- _TASK_: Work out the count of lines in the listing below that include "Kocaeli". Give that count alone.

MATERIAL PROVIDED Block Start

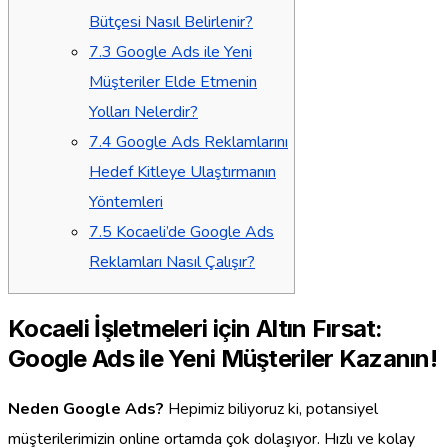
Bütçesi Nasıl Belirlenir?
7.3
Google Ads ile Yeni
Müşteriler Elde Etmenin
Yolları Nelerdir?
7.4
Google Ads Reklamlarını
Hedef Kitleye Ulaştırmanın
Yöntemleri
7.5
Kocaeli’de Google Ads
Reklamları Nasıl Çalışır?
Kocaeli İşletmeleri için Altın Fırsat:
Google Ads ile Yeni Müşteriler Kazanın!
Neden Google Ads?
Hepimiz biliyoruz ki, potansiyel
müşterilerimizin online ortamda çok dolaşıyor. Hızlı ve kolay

MATERIAL PROVIDED Block End
MATERIAL PROVIDED Block Start

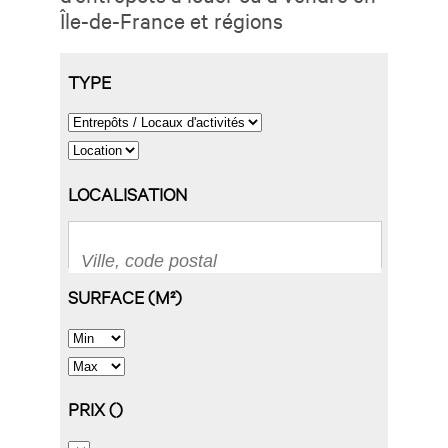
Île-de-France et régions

MATERIAL PROVIDED Block End

- _WRITTEN REPLY_: 2